### Study material
*** Block opens ***

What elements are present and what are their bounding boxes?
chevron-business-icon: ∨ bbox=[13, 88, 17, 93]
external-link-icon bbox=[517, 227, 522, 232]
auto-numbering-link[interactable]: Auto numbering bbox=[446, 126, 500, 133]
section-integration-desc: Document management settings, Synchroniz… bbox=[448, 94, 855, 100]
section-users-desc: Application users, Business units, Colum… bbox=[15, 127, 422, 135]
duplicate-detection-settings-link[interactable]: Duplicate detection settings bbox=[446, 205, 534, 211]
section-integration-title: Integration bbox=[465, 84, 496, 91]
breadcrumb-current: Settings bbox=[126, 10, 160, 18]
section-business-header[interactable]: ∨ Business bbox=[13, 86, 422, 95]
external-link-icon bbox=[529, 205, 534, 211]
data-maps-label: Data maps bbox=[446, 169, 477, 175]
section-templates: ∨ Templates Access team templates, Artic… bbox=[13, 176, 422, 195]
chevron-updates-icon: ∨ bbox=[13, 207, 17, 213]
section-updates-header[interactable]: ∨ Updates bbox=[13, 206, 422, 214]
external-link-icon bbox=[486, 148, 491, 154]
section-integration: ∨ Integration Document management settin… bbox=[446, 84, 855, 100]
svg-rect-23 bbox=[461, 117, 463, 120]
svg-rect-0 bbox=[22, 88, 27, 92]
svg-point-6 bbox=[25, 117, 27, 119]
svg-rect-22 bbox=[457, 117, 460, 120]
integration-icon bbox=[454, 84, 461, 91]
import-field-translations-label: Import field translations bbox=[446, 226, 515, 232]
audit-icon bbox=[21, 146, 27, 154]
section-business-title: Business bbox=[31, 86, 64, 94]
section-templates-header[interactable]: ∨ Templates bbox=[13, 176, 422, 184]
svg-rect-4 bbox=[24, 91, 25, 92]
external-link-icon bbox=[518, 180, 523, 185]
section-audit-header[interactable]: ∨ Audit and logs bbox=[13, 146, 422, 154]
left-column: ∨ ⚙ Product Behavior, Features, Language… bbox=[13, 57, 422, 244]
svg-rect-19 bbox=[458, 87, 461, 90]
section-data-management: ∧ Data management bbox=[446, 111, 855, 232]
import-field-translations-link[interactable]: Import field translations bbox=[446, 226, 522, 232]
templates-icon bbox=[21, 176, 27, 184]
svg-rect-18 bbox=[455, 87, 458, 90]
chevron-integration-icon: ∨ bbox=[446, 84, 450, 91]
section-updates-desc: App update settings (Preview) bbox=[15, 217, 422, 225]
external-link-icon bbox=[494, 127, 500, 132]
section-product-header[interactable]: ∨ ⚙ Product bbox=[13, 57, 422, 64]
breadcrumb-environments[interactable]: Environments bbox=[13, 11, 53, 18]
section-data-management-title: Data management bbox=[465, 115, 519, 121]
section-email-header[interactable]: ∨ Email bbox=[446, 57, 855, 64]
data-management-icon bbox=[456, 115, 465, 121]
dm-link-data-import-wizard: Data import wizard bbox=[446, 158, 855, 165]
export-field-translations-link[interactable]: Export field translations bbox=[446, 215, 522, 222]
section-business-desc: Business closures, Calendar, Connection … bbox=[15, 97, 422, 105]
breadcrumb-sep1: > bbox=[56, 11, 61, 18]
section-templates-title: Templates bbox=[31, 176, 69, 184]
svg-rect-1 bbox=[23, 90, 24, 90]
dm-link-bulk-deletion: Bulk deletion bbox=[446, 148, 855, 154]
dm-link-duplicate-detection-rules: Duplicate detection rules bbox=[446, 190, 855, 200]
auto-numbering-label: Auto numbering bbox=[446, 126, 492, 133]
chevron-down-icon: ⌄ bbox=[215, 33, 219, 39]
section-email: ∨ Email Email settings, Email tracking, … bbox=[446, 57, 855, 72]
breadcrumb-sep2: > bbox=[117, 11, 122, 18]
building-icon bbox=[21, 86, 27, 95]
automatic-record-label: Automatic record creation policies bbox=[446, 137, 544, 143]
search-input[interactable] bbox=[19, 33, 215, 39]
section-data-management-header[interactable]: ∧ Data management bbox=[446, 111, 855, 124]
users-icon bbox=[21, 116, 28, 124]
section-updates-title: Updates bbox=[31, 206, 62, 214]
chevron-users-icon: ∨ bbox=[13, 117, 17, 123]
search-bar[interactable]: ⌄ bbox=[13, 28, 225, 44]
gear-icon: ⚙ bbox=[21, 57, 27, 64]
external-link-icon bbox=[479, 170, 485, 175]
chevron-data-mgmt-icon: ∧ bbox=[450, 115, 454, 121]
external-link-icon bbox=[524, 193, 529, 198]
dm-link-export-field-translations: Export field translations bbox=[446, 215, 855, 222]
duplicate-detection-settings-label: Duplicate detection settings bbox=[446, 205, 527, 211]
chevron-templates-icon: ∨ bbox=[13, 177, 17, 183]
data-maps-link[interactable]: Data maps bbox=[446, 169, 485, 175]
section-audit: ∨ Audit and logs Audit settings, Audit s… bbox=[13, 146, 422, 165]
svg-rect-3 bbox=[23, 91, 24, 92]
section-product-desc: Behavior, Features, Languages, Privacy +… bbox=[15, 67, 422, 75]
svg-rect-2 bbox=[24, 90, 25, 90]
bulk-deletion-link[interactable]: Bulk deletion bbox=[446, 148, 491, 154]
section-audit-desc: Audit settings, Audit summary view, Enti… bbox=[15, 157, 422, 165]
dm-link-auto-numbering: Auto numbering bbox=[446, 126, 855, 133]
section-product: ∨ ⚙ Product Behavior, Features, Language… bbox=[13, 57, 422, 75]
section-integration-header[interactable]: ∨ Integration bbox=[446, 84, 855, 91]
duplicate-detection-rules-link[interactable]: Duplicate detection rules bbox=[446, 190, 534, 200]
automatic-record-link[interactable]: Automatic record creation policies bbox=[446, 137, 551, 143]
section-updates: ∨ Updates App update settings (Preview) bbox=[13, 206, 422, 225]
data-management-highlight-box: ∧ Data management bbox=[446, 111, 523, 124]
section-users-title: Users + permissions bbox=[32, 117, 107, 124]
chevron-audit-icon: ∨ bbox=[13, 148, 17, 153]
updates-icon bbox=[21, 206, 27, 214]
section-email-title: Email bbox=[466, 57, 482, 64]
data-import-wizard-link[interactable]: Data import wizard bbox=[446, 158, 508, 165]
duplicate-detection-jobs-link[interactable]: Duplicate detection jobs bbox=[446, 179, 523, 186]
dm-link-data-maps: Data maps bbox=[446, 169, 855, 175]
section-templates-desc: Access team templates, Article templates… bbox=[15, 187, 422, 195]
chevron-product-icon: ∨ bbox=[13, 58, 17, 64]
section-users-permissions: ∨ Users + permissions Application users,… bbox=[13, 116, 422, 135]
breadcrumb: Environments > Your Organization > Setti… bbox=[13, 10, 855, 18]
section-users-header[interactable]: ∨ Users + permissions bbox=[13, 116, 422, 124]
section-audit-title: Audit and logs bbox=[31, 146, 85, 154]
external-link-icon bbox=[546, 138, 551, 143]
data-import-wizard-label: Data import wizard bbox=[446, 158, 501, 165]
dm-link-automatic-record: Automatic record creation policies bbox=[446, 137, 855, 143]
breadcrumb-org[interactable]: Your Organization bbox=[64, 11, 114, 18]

*** Block closes ***

### Goal of the exercise
Every line of the listing must be written out again exactly.

### Reply
What elements are present and what are their bounding boxes?
chevron-business-icon: ∨ bbox=[13, 88, 17, 93]
external-link-icon bbox=[517, 227, 522, 232]
auto-numbering-link[interactable]: Auto numbering bbox=[446, 126, 500, 133]
section-integration-desc: Document management settings, Synchroniz… bbox=[448, 94, 855, 100]
section-users-desc: Application users, Business units, Colum… bbox=[15, 127, 422, 135]
duplicate-detection-settings-link[interactable]: Duplicate detection settings bbox=[446, 205, 534, 211]
section-integration-title: Integration bbox=[465, 84, 496, 91]
breadcrumb-current: Settings bbox=[126, 10, 160, 18]
section-business-header[interactable]: ∨ Business bbox=[13, 86, 422, 95]
external-link-icon bbox=[529, 205, 534, 211]
data-maps-label: Data maps bbox=[446, 169, 477, 175]
section-templates: ∨ Templates Access team templates, Artic… bbox=[13, 176, 422, 195]
chevron-updates-icon: ∨ bbox=[13, 207, 17, 213]
section-updates-header[interactable]: ∨ Updates bbox=[13, 206, 422, 214]
external-link-icon bbox=[486, 148, 491, 154]
section-integration: ∨ Integration Document management settin… bbox=[446, 84, 855, 100]
svg-rect-23 bbox=[461, 117, 463, 120]
svg-rect-0 bbox=[22, 88, 27, 92]
svg-point-6 bbox=[25, 117, 27, 119]
svg-rect-22 bbox=[457, 117, 460, 120]
integration-icon bbox=[454, 84, 461, 91]
import-field-translations-label: Import field translations bbox=[446, 226, 515, 232]
audit-icon bbox=[21, 146, 27, 154]
section-business-title: Business bbox=[31, 86, 64, 94]
section-templates-header[interactable]: ∨ Templates bbox=[13, 176, 422, 184]
svg-rect-4 bbox=[24, 91, 25, 92]
external-link-icon bbox=[518, 180, 523, 185]
section-audit-header[interactable]: ∨ Audit and logs bbox=[13, 146, 422, 154]
left-column: ∨ ⚙ Product Behavior, Features, Language… bbox=[13, 57, 422, 244]
svg-rect-19 bbox=[458, 87, 461, 90]
section-data-management: ∧ Data management bbox=[446, 111, 855, 232]
import-field-translations-link[interactable]: Import field translations bbox=[446, 226, 522, 232]
templates-icon bbox=[21, 176, 27, 184]
svg-rect-18 bbox=[455, 87, 458, 90]
chevron-integration-icon: ∨ bbox=[446, 84, 450, 91]
section-updates-desc: App update settings (Preview) bbox=[15, 217, 422, 225]
external-link-icon bbox=[494, 127, 500, 132]
section-product-header[interactable]: ∨ ⚙ Product bbox=[13, 57, 422, 64]
breadcrumb-environments[interactable]: Environments bbox=[13, 11, 53, 18]
section-data-management-title: Data management bbox=[465, 115, 519, 121]
section-email-header[interactable]: ∨ Email bbox=[446, 57, 855, 64]
data-management-icon bbox=[456, 115, 465, 121]
dm-link-data-import-wizard: Data import wizard bbox=[446, 158, 855, 165]
export-field-translations-link[interactable]: Export field translations bbox=[446, 215, 522, 222]
section-business-desc: Business closures, Calendar, Connection … bbox=[15, 97, 422, 105]
breadcrumb-sep1: > bbox=[56, 11, 61, 18]
section-templates-title: Templates bbox=[31, 176, 69, 184]
svg-rect-1 bbox=[23, 90, 24, 90]
dm-link-bulk-deletion: Bulk deletion bbox=[446, 148, 855, 154]
dm-link-duplicate-detection-rules: Duplicate detection rules bbox=[446, 190, 855, 200]
auto-numbering-label: Auto numbering bbox=[446, 126, 492, 133]
chevron-down-icon: ⌄ bbox=[215, 33, 219, 39]
section-email: ∨ Email Email settings, Email tracking, … bbox=[446, 57, 855, 72]
breadcrumb-sep2: > bbox=[117, 11, 122, 18]
building-icon bbox=[21, 86, 27, 95]
automatic-record-label: Automatic record creation policies bbox=[446, 137, 544, 143]
search-input[interactable] bbox=[19, 33, 215, 39]
section-data-management-header[interactable]: ∧ Data management bbox=[446, 111, 855, 124]
users-icon bbox=[21, 116, 28, 124]
section-updates-title: Updates bbox=[31, 206, 62, 214]
chevron-users-icon: ∨ bbox=[13, 117, 17, 123]
search-bar[interactable]: ⌄ bbox=[13, 28, 225, 44]
gear-icon: ⚙ bbox=[21, 57, 27, 64]
external-link-icon bbox=[479, 170, 485, 175]
chevron-data-mgmt-icon: ∧ bbox=[450, 115, 454, 121]
external-link-icon bbox=[524, 193, 529, 198]
dm-link-export-field-translations: Export field translations bbox=[446, 215, 855, 222]
duplicate-detection-settings-label: Duplicate detection settings bbox=[446, 205, 527, 211]
chevron-templates-icon: ∨ bbox=[13, 177, 17, 183]
data-maps-link[interactable]: Data maps bbox=[446, 169, 485, 175]
section-audit: ∨ Audit and logs Audit settings, Audit s… bbox=[13, 146, 422, 165]
svg-rect-3 bbox=[23, 91, 24, 92]
section-product-desc: Behavior, Features, Languages, Privacy +… bbox=[15, 67, 422, 75]
svg-rect-2 bbox=[24, 90, 25, 90]
bulk-deletion-link[interactable]: Bulk deletion bbox=[446, 148, 491, 154]
section-audit-desc: Audit settings, Audit summary view, Enti… bbox=[15, 157, 422, 165]
dm-link-auto-numbering: Auto numbering bbox=[446, 126, 855, 133]
section-product: ∨ ⚙ Product Behavior, Features, Language… bbox=[13, 57, 422, 75]
section-integration-header[interactable]: ∨ Integration bbox=[446, 84, 855, 91]
duplicate-detection-rules-link[interactable]: Duplicate detection rules bbox=[446, 190, 534, 200]
automatic-record-link[interactable]: Automatic record creation policies bbox=[446, 137, 551, 143]
section-updates: ∨ Updates App update settings (Preview) bbox=[13, 206, 422, 225]
data-management-highlight-box: ∧ Data management bbox=[446, 111, 523, 124]
section-users-title: Users + permissions bbox=[32, 117, 107, 124]
chevron-audit-icon: ∨ bbox=[13, 148, 17, 153]
updates-icon bbox=[21, 206, 27, 214]
section-email-title: Email bbox=[466, 57, 482, 64]
data-import-wizard-link[interactable]: Data import wizard bbox=[446, 158, 508, 165]
duplicate-detection-jobs-link[interactable]: Duplicate detection jobs bbox=[446, 179, 523, 186]
dm-link-data-maps: Data maps bbox=[446, 169, 855, 175]
section-templates-desc: Access team templates, Article templates… bbox=[15, 187, 422, 195]
chevron-product-icon: ∨ bbox=[13, 58, 17, 64]
section-users-permissions: ∨ Users + permissions Application users,… bbox=[13, 116, 422, 135]
breadcrumb: Environments > Your Organization > Setti… bbox=[13, 10, 855, 18]
section-users-header[interactable]: ∨ Users + permissions bbox=[13, 116, 422, 124]
section-audit-title: Audit and logs bbox=[31, 146, 85, 154]
external-link-icon bbox=[546, 138, 551, 143]
data-import-wizard-label: Data import wizard bbox=[446, 158, 501, 165]
dm-link-automatic-record: Automatic record creation policies bbox=[446, 137, 855, 143]
breadcrumb-org[interactable]: Your Organization bbox=[64, 11, 114, 18]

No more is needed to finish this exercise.